Introduction
I should confess: I'm a C/C++ object-oriented guy that came to SQL Server late in my career. You dudes who had followed similar path knows what it means. Having met the standard template library, programming stored procedures is like returning to the times of Basic before Visual Basic, or Pascal before Turbo Pascal... But you know, it is not your decision to change an organization's culture. Just adapt and contribute with the best you can offer from your experience.

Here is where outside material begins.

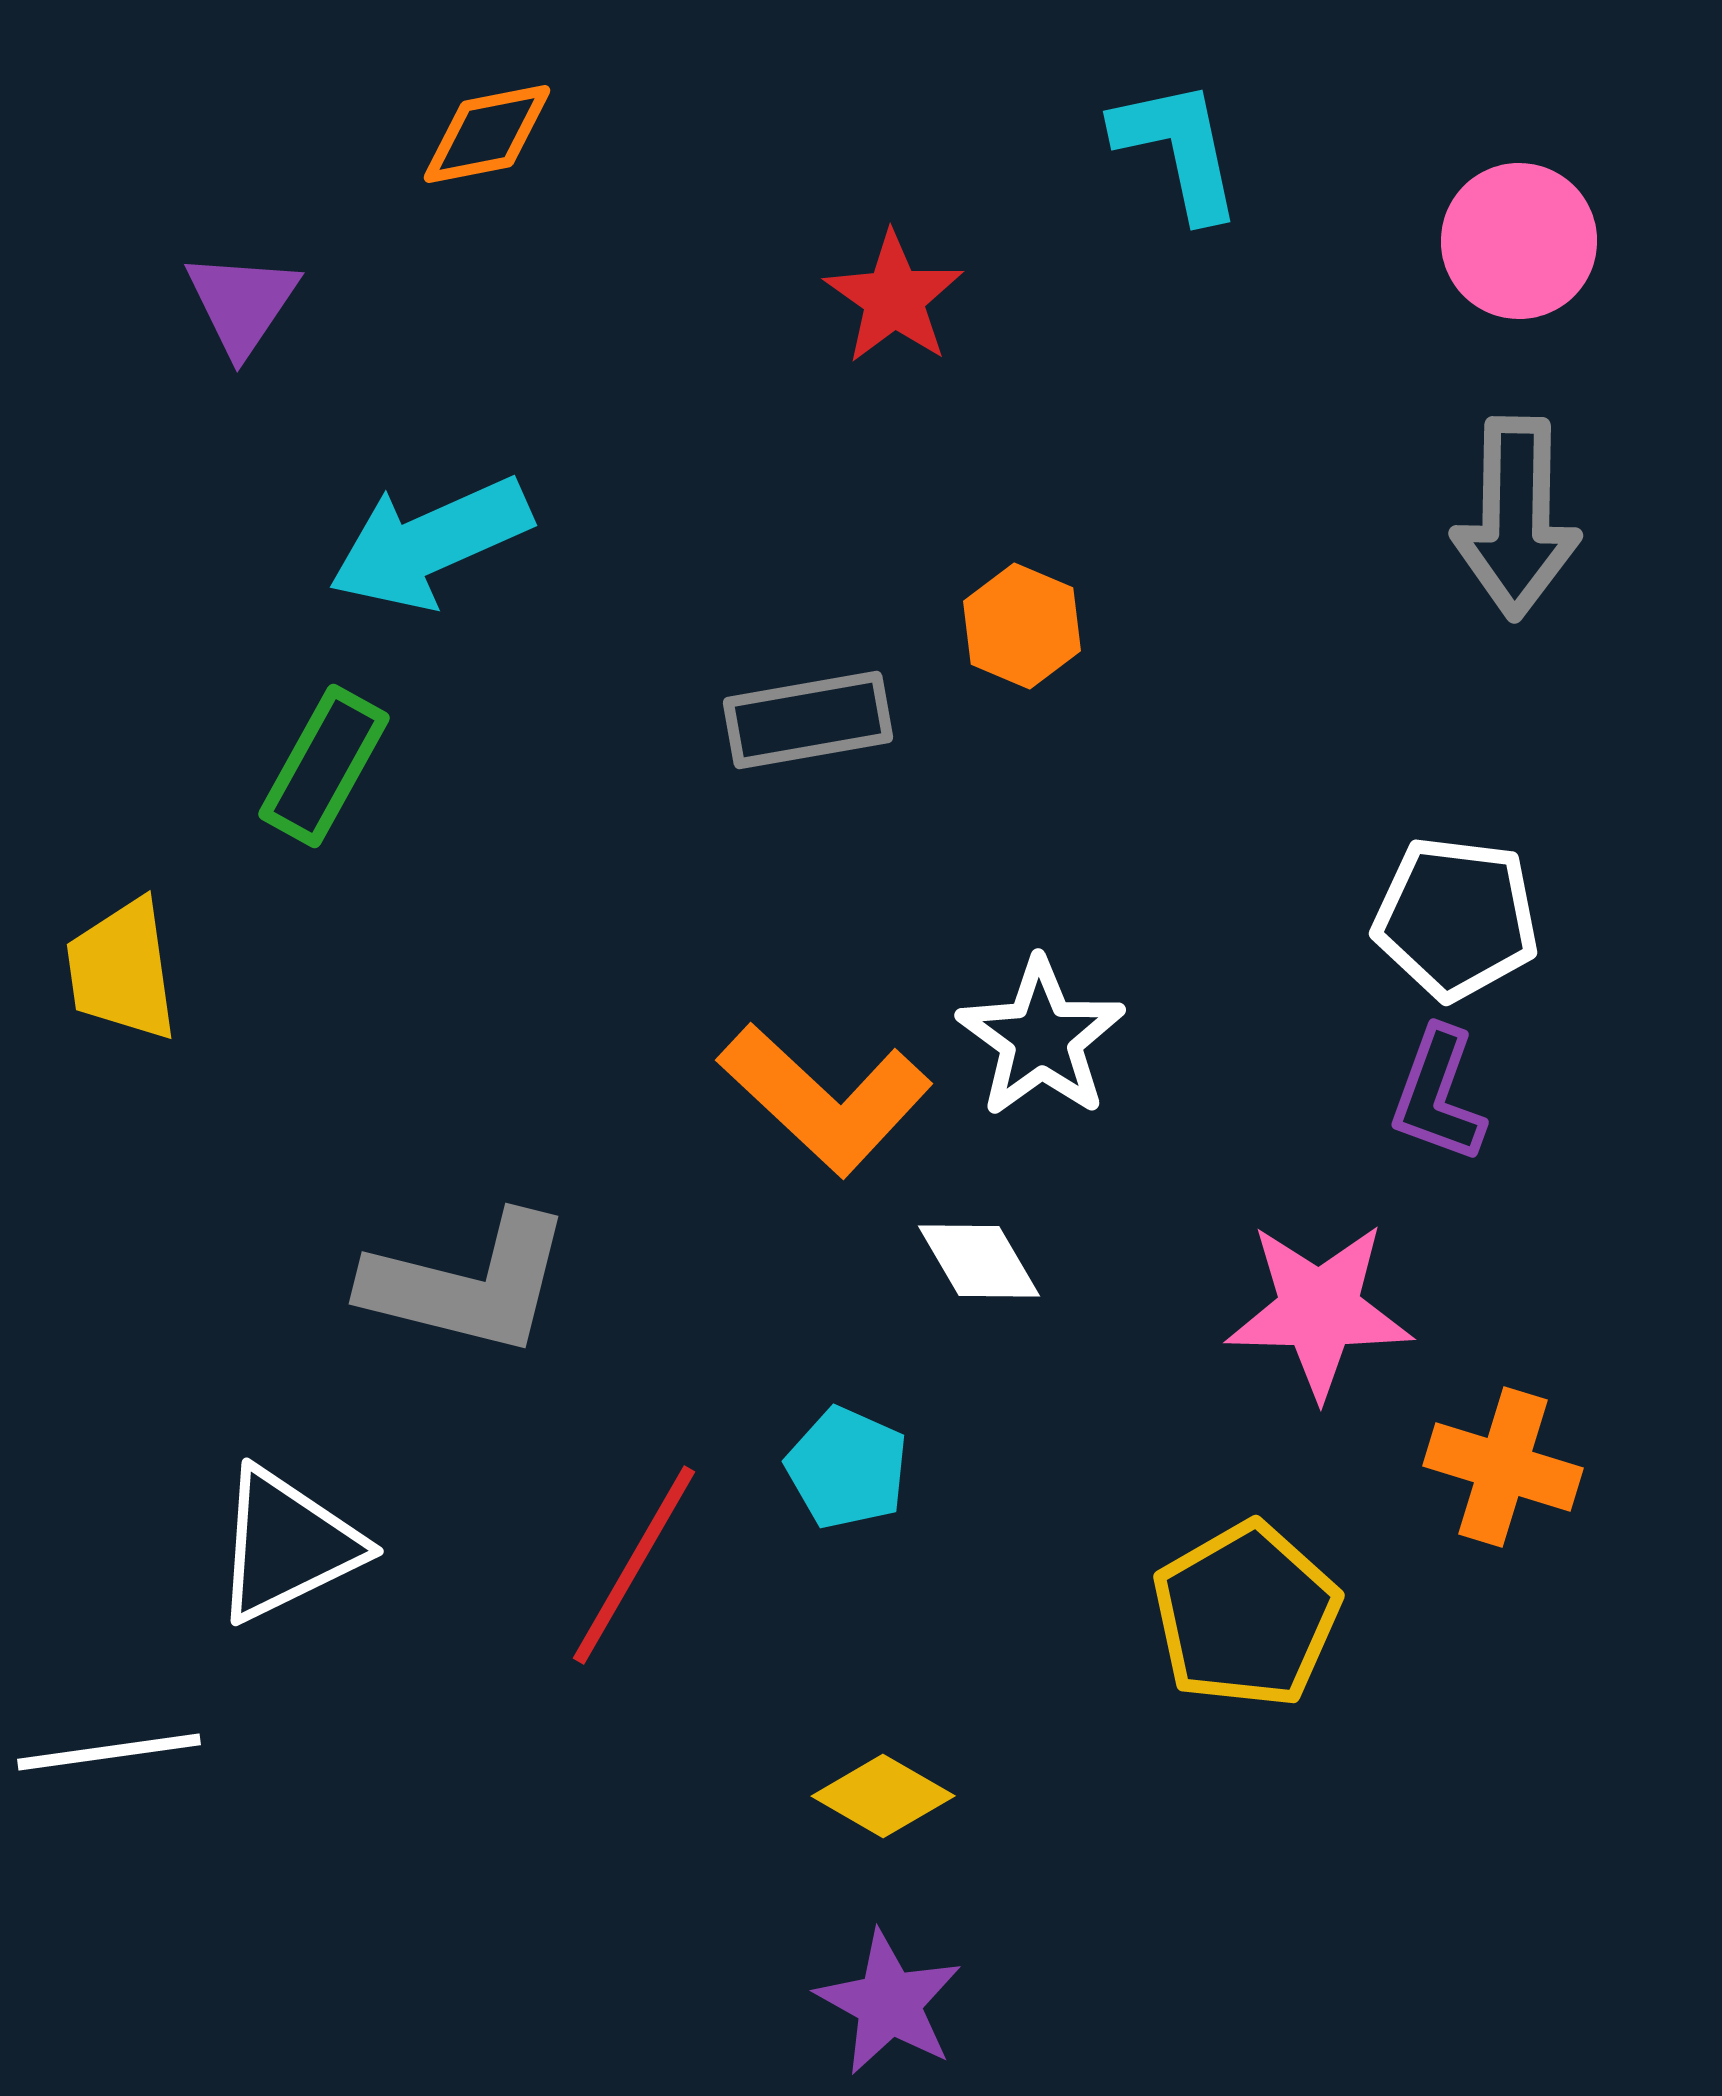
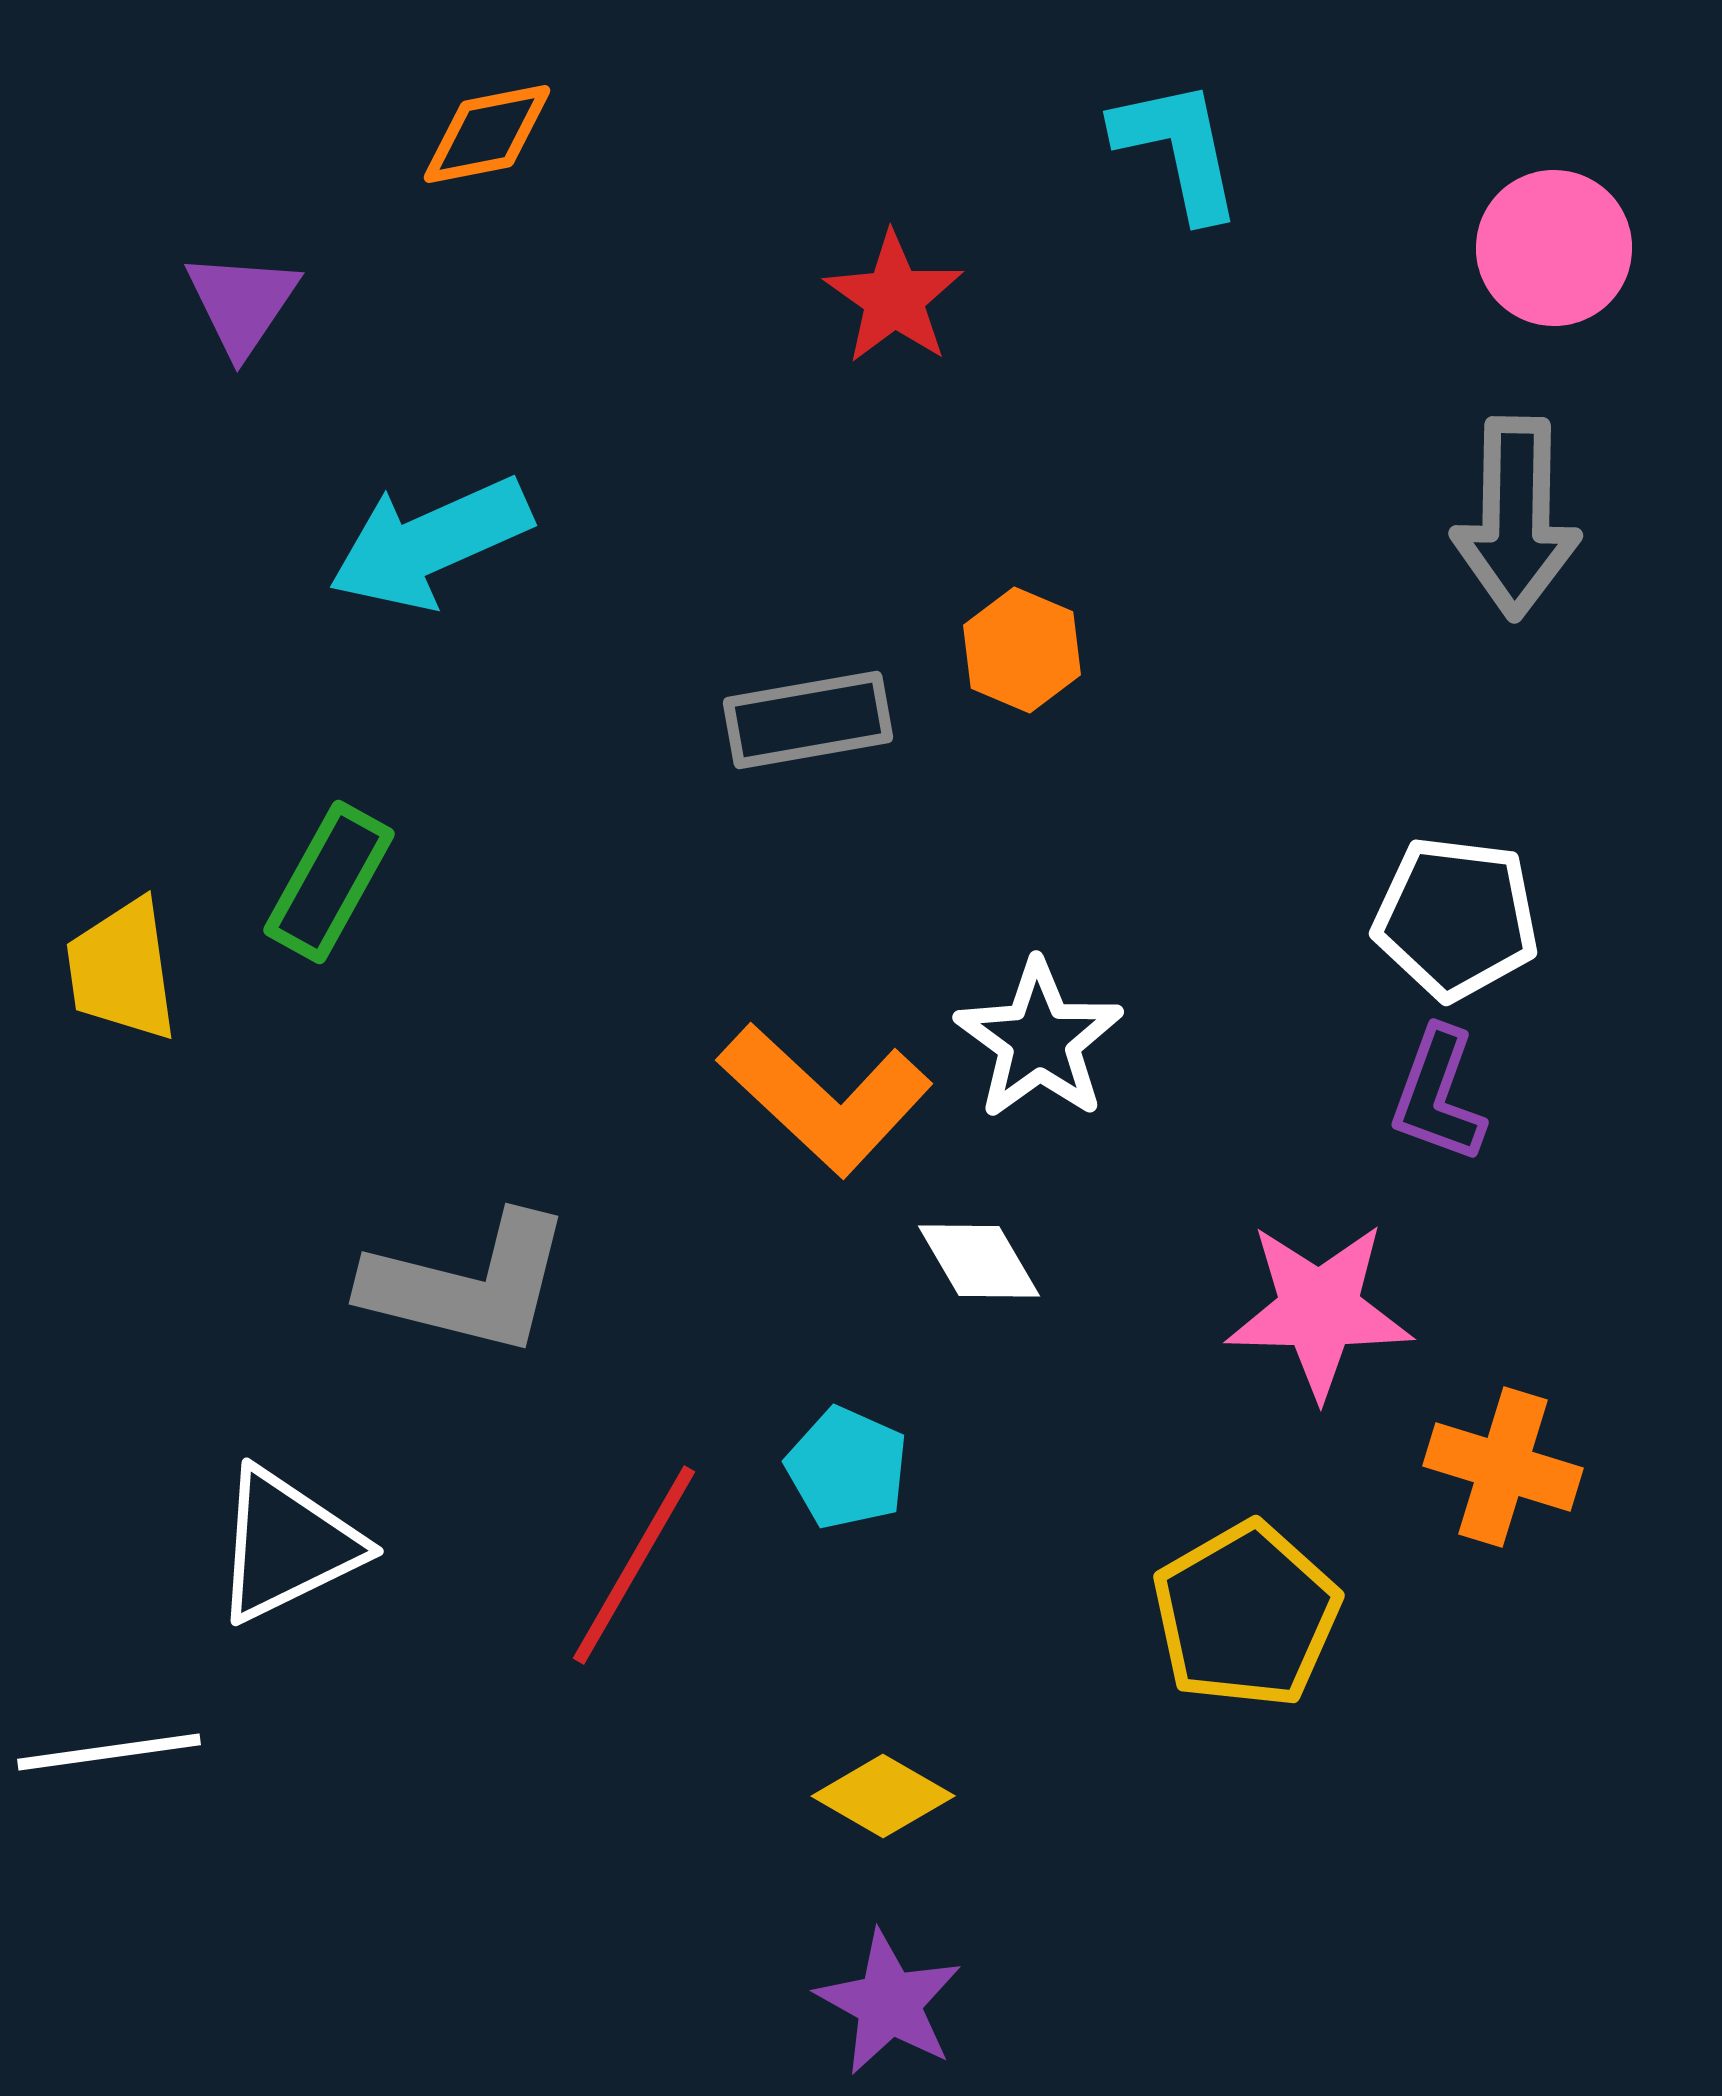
pink circle: moved 35 px right, 7 px down
orange hexagon: moved 24 px down
green rectangle: moved 5 px right, 116 px down
white star: moved 2 px left, 2 px down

One of the first things annoyed me from Sql Server stored procedures was the total lack of support for using collections or list as parameters. I could only remember Perl... SELECT statement in principle returns a list so why I can not input a list too? Not to mention why a stored procedure can not capture the list generated by a called stored procedure...? I know in recent versions of Sql Server stored procedures support table type as parameters. I have not tested this feature yet. But for people like me who are stuck at Sql Serveer 2005 this article can result useful. Even if you are using a post-2005 sql server version you can happen on code handling such a list, or may be you like the quick and dirty approach of the lousely-typedness of a comma delimited list.

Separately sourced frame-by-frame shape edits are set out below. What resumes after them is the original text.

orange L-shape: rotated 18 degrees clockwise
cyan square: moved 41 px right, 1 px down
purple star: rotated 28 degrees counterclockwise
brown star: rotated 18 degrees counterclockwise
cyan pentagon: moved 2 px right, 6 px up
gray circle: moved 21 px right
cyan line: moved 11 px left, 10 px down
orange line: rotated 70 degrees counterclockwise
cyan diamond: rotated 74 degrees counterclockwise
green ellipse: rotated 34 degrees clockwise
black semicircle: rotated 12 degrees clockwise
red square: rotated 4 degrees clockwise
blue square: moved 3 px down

So I came to the common workaround of using a Varchar parameter to pass a comma-separated string of the stringized items. The problem was to parse the list. First time dealing with the parsing came fast to my mind the useful strtok() function, from the good old C times. After stumbling for the second time with the problem I decided to write my own sql version of strtok()
Some ANSI C Background
strtok() is a very useful C function from the core string library. You pass as parameters the target string and the expected separator and you get the substring up to the first appareance of the separator. It is the so called "token".
s = strtok("one,two,three", ',')
will return "one". The best part comes from the fact that subsequent calls to the function return the following tokens "two", "three", and finally null to signal there is no more tokens. This make strtok() suitable for being used inside a loop
s = strtok("one,two,three", ',');
while (s != null)
{
s = strtok(null, ',');
}
Note just only in the first call you specify the input string. In the subsequent calls you pass null to indicate to use the same string and look for the next token... It sounds a little weird. Actually strtok() modifies the input string and stores internally the state of the search sequence just to know where to start the search for the next token. I dare not to say it is a bad programming practice (Oh man, it is standard ANSI C library!). Just we will change the function signature for our sql version. Anyway we can not use local static variables nor pointer trickiness in our Transact SQL code.
Our Transact SQL version
Then our trumpeted function will look like this
CREATE FUNCTION strtok(
@sStringToParse varchar(max)
,@sSeparator char(1)
,@nPosition int Output
)
RETURNS varchar(max)
It returns a substring of @sStringToParse from @nPosition up to the first appareance of @sSeparator or the end of string if no separator is found. If @nPosition is at the end or after the end of @sStringToParse it will return null. @sStringToParse will not be modified so we can use a table column as argument without the fear of it being altered by a strtok() side effect. The @nPosition will return the position after the last separator found. For the beginning you just provide 1 as argument to start scanning from the start of string (remember in Sql string start from positio 1). All this looks very good BUT... Transact Sql functions does not accepts output parameters.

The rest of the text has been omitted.